- _Exercise goal_: Output each record below exactly. No images go in the copy.
START Material for this exercise
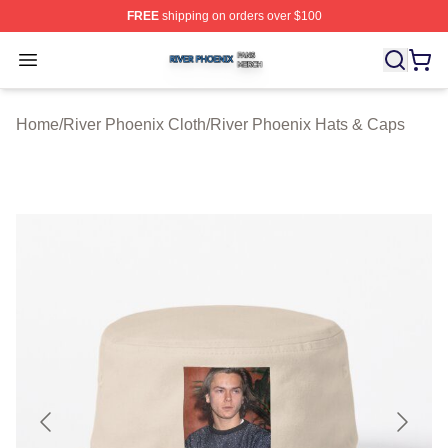
FREE
shipping on orders over $100
River Phoenix Shop ⚡️ Officially Licensed River Phoeni
Open menu
Home
/
River Phoenix Cloth
/
River Phoenix Hats & Caps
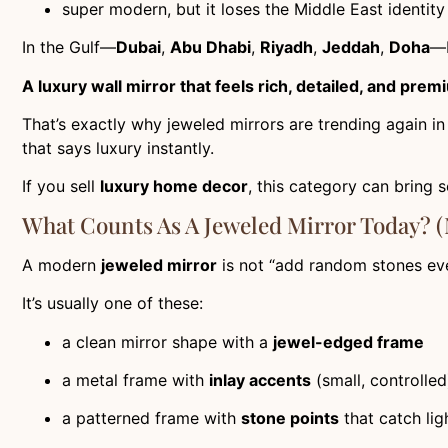
super modern, but it loses the Middle East identity
In the Gulf—
Dubai
,
Abu Dhabi
,
Riyadh
,
Jeddah
,
Doha
—b
A luxury wall mirror that feels rich, detailed, and pre
That’s exactly why jeweled mirrors are trending again i
that says luxury instantly.
If you sell
luxury home decor
, this category can bring 
What Counts As A Jeweled Mirror Today? (
A modern
jeweled mirror
is not “add random stones ev
It’s usually one of these:
a clean mirror shape with a
jewel-edged frame
a metal frame with
inlay accents
(small, controlled
a patterned frame with
stone points
that catch lig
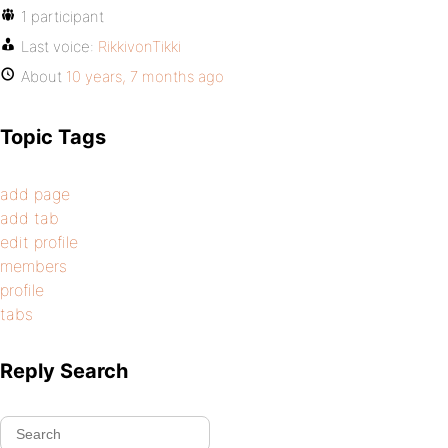
1 participant
Last voice:
RikkivonTikki
About
10 years, 7 months ago
Topic Tags
add page
add tab
edit profile
members
profile
tabs
Reply Search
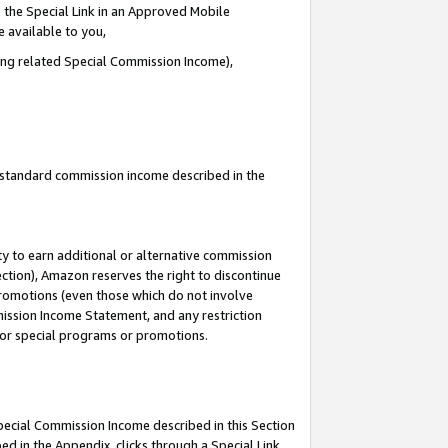
 the Special Link in an Approved Mobile
e available to you,
ding related Special Commission Income),
u standard commission income described in the
y to earn additional or alternative commission
ection), Amazon reserves the right to discontinue
promotions (even those which do not involve
mmission Income Statement, and any restriction
 for special programs or promotions.
Special Commission Income described in this Section
ed in the Appendix, clicks through a Special Link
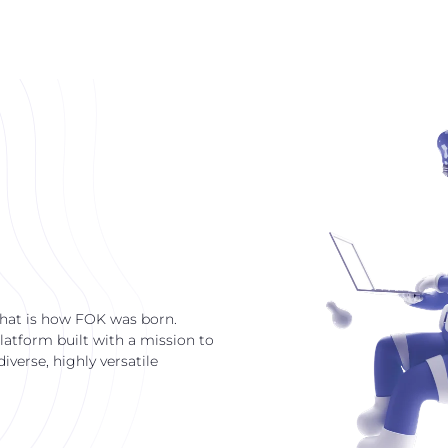
that is how FOK was born.
latform built with a mission to
verse, highly versatile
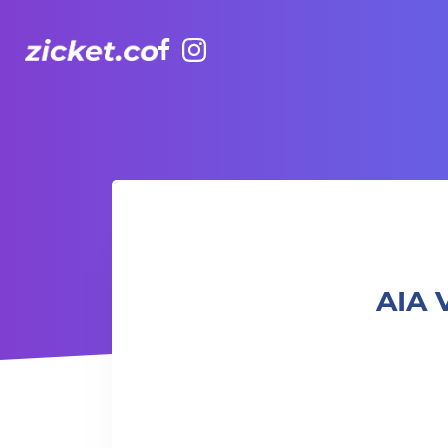
Facebook
Instagram
AIA Vitality Hub | Family Taekwondo 家庭跆拳道班
AIA 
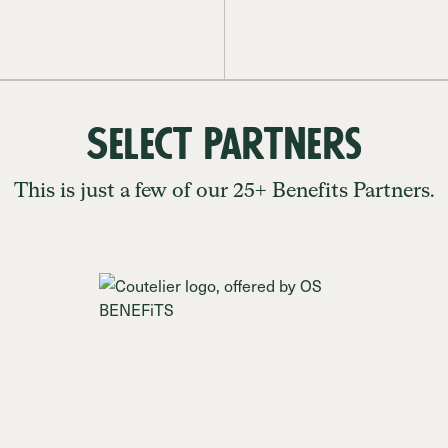
Select Partners
This is just a few of our 25+ Benefits Partners.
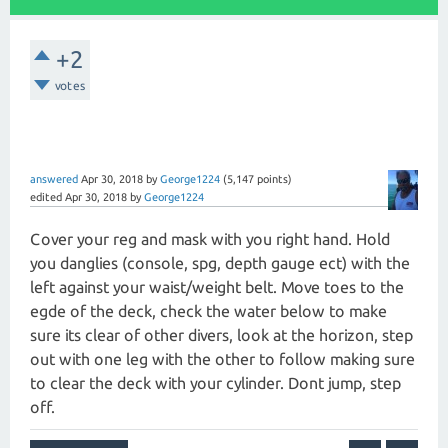
+2
votes
answered
Apr 30, 2018
by
George1224
(
5,147
points)
edited
Apr 30, 2018
by
George1224
Cover your reg and mask with you right hand. Hold
you danglies (console, spg, depth gauge ect) with the
left against your waist/weight belt. Move toes to the
egde of the deck, check the water below to make
sure its clear of other divers, look at the horizon, step
out with one leg with the other to follow making sure
to clear the deck with your cylinder. Dont jump, step
off.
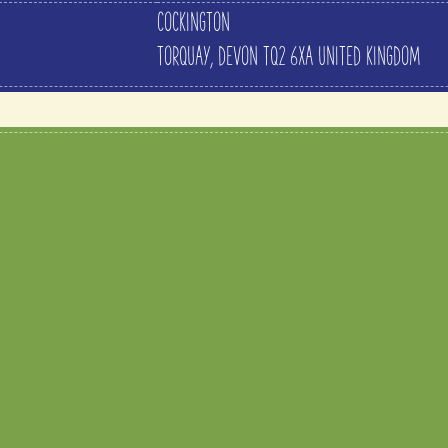
COCKINGTON
TORQUAY
,
DEVON
TQ2 6XA
UNITED KINGDOM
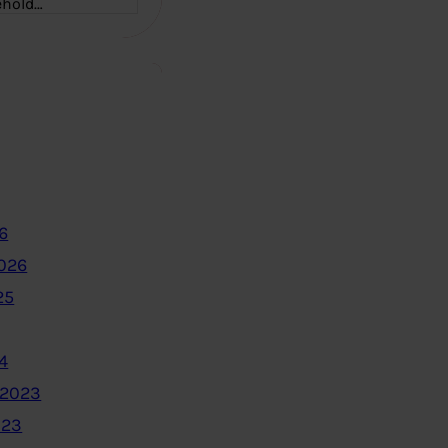
ehold…
6
2026
25
4
 2023
023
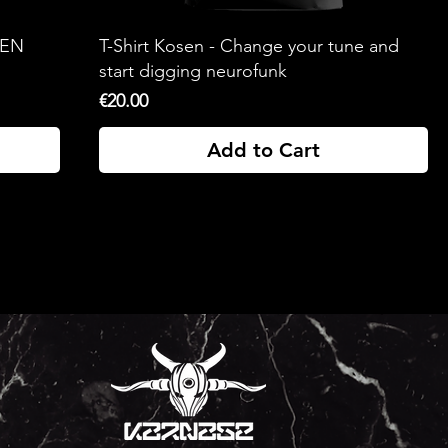
SEN
T-Shirt Kosen - Change your tune and
start digging neurofunk
Price
€20.00
Add to Cart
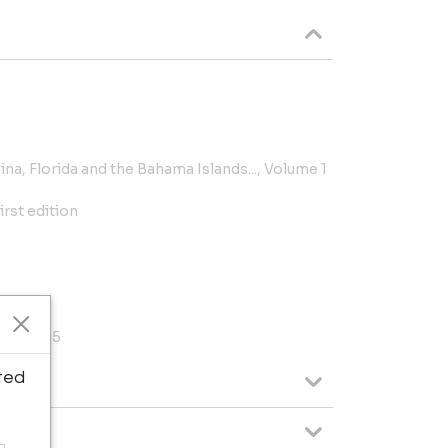
na, Florida and the Bahama Islands..., Volume 1
irst edition
d Art, 95
ted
END Material for this exercise
- _Solution_:
FREE
shipping on orders over $100
River Phoenix Shop ⚡️ Officially Licensed River Phoeni
Open menu
Home
/
River Phoenix Cloth
/
River Phoenix Hats & Caps
super modern, but it loses the Middle East identity
In the Gulf—
Dubai
,
Abu Dhabi
,
Riyadh
,
Jeddah
,
Doha
—b
A luxury wall mirror that feels rich, detailed, and pre
That’s exactly why jeweled mirrors are trending again i
that says luxury instantly.
If you sell
luxury home decor
, this category can bring 
What Counts As A Jeweled Mirror Today? (
A modern
jeweled mirror
is not “add random stones ev
It’s usually one of these:
a clean mirror shape with a
jewel-edged frame
a metal frame with
inlay accents
(small, controlled
a patterned frame with
stone points
that catch lig
1 participant
Last voice:
RikkivonTikki
About
10 years, 7 months ago
Topic Tags
add page
add tab
edit profile
members
profile
tabs
Reply Search
 the Special Link in an Approved Mobile
e available to you,
ding related Special Commission Income),
u standard commission income described in the
y to earn additional or alternative commission
ection), Amazon reserves the right to discontinue
promotions (even those which do not involve
mmission Income Statement, and any restriction
 for special programs or promotions.
Special Commission Income described in this Section
ed in the Appendix, clicks through a Special Link
that is how FOK was born.
latform built with a mission to
verse, highly versatile
Facebook
Instagram
AIA Vitality Hub | Family Taekwondo 家庭跆拳道班
AIA 
Select Partners
This is just a few of our 25+ Benefits Partners.
+2
votes
answered
Apr 30, 2018
by
George1224
(
5,147
points)
edited
Apr 30, 2018
by
George1224
Cover your reg and mask with you right hand. Hold
you danglies (console, spg, depth gauge ect) with the
left against your waist/weight belt. Move toes to the
egde of the deck, check the water below to make
sure its clear of other divers, look at the horizon, step
out with one leg with the other to follow making sure
to clear the deck with your cylinder. Dont jump, step
off.
COCKINGTON
TORQUAY
,
DEVON
TQ2 6XA
UNITED KINGDOM
ehold…
6
2026
25
4
 2023
023
SEN
T-Shirt Kosen - Change your tune and
start digging neurofunk
Price
€20.00
Add to Cart
na, Florida and the Bahama Islands..., Volume 1
irst edition
d Art, 95
ted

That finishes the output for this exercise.